Reputation: 650
I am new to learning R and have data table like below
obj= c('A','A','A','A','A','A','A','A','A')
x=c('Poor','Good','Good','Good','Poor','Poor','Poor','Good','Poor')
y=c('High','Low','Low','Low','Low','Low','Low','Low','High')
df = data.table(obj,x,y)
df
obj x y
1: A Poor High
2: A Good Low
3: A Good Low
4: A Good Low
5: A Poor Low
6: A Poor Low
7: A Poor Low
8: A Good Low
9: A Poor High
I want to count number of row with good, bad from x columns also High, low from y column for a row in obj column.
I was able to do it for column x with below code.
dcast(df, obj ~ x, value.var=c("x"), fun.aggregate = length)
which gives me
obj Good Poor
1: A 4 5
However what I am trying to get is for both x and y columns like below.
obj Good Poor High Low
A 4 5 2 7
Upvotes: 1
Views: 640
Reputation: 66819
From @DavidArenburg's comment-answers, you can do...

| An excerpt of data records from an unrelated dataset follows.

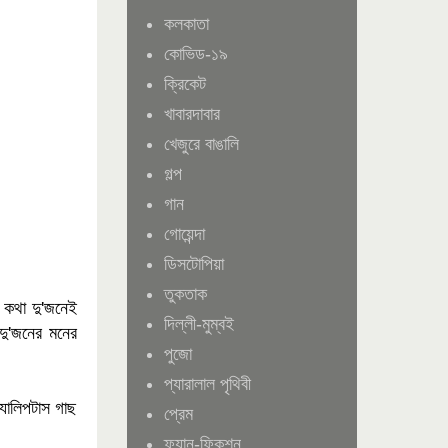
কলকাতা
কোভিড-১৯
ক্রিকেট
খাবারদাবার
খেজুরে বাঙালি
গল্প
গান
গোয়েন্দা
ডিসটোপিয়া
তুকতাক
 কথা দু'জনেই
দিল্লী-মুম্বই
দু'জনের মনের
পুজো
প্যারালাল পৃথিবী
্যালিপটাস গাছ
প্রেম
ফ্যান-ফিকশন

df[, Reduce(`c`, lapply(.SD, function(x) as.list(table(x)))), by = obj]
# obj Good Poor High Low
# 1: A 4 5 2 7
Or ...
dcast(melt(df, "obj"),
obj ~ paste(variable, value, sep="."),
fun.aggregate = length)
# obj x.Good x.Poor y.High y.Low
# 1: A 4 5 2 7
Or...
melt(df, "obj")[, .N, keyby=.(obj, variable, value)]
# obj variable value N
# 1: A x Good 4
# 2: A x Poor 5
# 3: A y High 2
# 4: A y Low 7
The last way is better for later analysis, since variable and value can be accessed.
Upvotes: 1
Reputation: 4328
I'm sure to incur some wrath from the data.table
folks here, but here's a tidyverse
solution for anyone who's interested:
df %>%
rowid_to_column() %>%
mutate(value = 1,
value_1 = 1) %>%
spread(key = x, value = value) %>%
spread(key = y, value = value_1) %>%
select(-rowid) %>%
mutate_at(vars(Good:Low), funs(if_else(is.na(.), 0, .))) %>%
group_by(obj) %>%
summarize_all(funs(sum))
Upvotes: 0